***** Exercise input *****
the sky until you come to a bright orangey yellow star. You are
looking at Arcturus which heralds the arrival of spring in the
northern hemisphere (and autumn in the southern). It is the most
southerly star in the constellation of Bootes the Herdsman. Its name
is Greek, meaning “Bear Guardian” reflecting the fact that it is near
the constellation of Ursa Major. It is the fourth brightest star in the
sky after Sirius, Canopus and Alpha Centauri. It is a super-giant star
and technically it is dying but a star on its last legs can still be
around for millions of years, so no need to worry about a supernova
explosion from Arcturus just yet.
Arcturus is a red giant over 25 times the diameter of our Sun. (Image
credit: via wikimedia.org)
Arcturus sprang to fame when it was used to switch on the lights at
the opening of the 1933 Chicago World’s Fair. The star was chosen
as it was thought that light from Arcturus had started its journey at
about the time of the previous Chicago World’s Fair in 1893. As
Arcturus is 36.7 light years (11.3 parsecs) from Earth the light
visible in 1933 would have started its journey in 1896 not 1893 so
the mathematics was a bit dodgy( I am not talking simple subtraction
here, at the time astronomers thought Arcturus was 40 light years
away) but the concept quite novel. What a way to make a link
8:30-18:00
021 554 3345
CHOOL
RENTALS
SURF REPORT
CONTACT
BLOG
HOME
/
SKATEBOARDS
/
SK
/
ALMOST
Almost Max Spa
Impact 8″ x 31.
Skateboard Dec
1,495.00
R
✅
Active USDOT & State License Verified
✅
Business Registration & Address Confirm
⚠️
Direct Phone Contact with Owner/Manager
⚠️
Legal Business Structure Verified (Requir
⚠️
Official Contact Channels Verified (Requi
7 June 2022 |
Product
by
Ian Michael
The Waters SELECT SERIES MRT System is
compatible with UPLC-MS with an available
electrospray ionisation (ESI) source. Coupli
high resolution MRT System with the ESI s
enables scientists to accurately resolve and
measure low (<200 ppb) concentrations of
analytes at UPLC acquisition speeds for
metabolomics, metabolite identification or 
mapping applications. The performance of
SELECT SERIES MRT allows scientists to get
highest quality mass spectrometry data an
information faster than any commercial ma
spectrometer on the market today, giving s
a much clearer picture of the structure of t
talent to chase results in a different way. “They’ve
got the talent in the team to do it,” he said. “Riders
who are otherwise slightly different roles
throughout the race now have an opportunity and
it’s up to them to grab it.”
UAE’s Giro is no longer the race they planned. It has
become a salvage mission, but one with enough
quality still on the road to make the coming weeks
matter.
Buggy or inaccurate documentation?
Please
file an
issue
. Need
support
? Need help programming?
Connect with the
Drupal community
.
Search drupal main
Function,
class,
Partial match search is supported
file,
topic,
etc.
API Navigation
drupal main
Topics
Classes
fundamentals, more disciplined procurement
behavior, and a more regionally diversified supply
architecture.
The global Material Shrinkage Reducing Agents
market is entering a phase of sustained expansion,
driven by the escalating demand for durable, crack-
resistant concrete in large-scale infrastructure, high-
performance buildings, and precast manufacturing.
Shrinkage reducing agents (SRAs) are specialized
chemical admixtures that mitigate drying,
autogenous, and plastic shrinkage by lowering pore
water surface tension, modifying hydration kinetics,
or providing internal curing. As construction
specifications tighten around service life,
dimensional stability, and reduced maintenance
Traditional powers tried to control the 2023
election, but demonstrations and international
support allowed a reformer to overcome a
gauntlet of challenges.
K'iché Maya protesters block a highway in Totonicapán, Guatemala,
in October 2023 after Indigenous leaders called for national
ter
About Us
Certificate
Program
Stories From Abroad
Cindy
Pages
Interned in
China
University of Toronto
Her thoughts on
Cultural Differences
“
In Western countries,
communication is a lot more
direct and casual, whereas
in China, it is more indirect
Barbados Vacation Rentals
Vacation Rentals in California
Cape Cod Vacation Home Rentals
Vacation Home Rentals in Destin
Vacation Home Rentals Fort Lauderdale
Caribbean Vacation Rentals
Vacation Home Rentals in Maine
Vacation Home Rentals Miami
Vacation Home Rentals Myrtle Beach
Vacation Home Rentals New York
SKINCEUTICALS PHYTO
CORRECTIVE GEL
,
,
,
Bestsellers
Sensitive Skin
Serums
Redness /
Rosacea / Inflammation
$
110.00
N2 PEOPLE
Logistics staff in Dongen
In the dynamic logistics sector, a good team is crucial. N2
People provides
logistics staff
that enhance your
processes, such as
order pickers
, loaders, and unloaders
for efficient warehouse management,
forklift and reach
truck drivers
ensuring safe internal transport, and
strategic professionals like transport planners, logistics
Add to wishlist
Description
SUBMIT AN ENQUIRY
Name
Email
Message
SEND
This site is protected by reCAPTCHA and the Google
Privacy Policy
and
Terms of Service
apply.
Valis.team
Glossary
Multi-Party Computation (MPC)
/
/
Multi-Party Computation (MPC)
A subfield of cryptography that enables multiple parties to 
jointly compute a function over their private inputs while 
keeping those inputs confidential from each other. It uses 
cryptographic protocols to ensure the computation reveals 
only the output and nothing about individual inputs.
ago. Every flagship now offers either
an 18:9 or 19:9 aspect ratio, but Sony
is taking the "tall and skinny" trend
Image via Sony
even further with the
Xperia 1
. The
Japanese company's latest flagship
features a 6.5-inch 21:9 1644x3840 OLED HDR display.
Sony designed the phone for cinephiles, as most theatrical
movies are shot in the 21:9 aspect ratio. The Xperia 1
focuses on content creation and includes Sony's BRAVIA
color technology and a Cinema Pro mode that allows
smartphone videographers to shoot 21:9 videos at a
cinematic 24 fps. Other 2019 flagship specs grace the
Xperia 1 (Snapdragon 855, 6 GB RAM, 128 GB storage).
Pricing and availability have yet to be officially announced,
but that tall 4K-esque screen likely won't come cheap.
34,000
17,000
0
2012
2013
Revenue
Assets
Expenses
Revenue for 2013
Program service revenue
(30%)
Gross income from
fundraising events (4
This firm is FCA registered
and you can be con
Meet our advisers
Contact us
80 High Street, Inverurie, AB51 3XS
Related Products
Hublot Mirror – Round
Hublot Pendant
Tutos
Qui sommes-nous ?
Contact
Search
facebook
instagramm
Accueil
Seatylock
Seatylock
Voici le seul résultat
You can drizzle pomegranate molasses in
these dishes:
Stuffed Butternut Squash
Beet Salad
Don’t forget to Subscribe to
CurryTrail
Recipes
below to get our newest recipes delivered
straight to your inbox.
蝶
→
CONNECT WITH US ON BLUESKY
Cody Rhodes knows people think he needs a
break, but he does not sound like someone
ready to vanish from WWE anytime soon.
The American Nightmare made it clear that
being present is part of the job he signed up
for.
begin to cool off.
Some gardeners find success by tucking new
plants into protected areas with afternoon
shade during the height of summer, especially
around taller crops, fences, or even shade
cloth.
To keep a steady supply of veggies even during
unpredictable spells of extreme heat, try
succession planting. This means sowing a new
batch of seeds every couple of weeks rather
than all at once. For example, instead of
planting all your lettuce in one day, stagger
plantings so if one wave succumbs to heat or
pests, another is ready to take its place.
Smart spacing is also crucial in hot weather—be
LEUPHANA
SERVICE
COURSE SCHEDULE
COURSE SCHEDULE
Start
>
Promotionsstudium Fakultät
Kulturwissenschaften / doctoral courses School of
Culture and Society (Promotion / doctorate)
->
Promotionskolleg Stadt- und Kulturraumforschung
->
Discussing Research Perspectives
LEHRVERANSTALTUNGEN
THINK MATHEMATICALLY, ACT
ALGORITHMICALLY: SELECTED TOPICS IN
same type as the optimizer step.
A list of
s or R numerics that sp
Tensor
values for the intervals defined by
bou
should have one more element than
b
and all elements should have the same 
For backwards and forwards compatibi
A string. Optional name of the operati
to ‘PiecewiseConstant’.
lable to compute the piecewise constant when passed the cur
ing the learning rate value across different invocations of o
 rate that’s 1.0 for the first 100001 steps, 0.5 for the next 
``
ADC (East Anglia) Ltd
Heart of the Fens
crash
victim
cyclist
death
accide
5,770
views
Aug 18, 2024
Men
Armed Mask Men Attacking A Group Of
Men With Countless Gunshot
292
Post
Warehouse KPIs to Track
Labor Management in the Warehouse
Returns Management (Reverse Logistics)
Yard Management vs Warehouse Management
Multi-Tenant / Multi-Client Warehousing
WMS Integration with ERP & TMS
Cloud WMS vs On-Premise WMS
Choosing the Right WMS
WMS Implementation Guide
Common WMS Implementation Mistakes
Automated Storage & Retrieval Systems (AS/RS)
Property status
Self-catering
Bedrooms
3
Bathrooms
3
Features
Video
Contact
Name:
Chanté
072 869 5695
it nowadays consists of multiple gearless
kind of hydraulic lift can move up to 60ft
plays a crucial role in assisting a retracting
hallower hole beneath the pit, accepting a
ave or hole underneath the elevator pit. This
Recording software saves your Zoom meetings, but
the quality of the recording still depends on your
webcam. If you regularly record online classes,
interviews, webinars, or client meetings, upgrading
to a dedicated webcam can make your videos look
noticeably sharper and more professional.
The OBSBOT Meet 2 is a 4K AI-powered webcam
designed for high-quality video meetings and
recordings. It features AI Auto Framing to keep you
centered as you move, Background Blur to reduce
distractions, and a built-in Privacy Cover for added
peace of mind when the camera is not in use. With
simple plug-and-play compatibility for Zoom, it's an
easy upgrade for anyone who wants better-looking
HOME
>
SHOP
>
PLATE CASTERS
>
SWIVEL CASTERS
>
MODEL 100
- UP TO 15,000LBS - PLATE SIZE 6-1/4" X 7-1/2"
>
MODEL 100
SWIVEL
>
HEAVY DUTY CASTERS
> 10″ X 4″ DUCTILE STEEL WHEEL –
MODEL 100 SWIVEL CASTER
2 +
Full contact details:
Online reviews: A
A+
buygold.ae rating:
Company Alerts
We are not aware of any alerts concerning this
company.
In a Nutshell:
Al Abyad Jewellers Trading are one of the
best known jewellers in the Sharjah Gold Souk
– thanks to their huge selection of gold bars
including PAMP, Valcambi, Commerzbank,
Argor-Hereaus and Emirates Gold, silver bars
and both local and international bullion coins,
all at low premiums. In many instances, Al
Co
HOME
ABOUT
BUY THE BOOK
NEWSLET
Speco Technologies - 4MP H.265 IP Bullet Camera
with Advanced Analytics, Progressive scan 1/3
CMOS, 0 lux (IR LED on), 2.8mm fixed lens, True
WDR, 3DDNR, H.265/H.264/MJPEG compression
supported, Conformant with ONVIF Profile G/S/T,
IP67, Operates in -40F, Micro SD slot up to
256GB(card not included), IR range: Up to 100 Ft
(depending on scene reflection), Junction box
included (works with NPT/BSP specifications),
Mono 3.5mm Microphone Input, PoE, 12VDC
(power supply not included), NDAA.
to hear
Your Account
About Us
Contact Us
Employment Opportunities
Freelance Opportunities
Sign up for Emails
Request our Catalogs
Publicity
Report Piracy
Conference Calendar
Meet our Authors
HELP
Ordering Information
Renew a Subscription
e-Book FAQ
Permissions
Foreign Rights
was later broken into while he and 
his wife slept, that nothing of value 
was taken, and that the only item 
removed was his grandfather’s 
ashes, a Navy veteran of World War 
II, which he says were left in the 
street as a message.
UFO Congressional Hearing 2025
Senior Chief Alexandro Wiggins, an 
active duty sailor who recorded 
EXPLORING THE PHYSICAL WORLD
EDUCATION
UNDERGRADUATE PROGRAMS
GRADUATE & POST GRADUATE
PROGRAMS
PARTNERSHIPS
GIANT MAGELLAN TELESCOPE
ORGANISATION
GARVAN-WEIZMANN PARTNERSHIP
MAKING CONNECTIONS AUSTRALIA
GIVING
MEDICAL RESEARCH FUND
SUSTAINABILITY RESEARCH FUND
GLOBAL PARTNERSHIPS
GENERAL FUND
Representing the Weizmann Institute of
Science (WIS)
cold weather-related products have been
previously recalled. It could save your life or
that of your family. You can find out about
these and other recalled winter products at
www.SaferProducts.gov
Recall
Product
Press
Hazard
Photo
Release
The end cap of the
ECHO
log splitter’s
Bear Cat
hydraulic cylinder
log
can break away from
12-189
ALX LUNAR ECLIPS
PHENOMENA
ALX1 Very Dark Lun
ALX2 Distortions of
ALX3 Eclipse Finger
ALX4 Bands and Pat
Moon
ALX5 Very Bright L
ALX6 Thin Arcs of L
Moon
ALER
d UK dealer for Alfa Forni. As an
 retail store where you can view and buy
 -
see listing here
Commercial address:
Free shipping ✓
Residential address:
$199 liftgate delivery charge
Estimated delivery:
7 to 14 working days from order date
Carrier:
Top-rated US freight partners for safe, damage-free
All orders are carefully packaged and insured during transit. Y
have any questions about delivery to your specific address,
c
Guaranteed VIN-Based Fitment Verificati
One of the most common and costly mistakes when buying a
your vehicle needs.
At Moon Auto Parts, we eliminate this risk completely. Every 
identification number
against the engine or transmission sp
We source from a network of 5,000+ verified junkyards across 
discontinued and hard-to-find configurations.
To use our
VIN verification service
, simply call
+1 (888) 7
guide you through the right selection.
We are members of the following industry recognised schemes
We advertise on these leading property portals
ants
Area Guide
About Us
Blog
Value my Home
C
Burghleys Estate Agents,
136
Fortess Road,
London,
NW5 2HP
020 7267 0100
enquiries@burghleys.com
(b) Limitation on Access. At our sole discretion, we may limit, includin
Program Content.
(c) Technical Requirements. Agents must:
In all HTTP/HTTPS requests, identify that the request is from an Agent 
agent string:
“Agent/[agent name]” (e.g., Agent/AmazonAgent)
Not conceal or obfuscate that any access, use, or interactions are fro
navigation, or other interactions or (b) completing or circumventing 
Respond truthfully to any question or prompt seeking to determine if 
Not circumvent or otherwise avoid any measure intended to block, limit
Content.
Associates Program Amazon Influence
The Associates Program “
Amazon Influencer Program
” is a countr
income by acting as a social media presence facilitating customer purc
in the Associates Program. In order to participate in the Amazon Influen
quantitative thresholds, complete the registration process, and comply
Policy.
*****
Go through the material above and report each line containing "across".

ing the learning rate value across different invocations of o
We source from a network of 5,000+ verified junkyards across 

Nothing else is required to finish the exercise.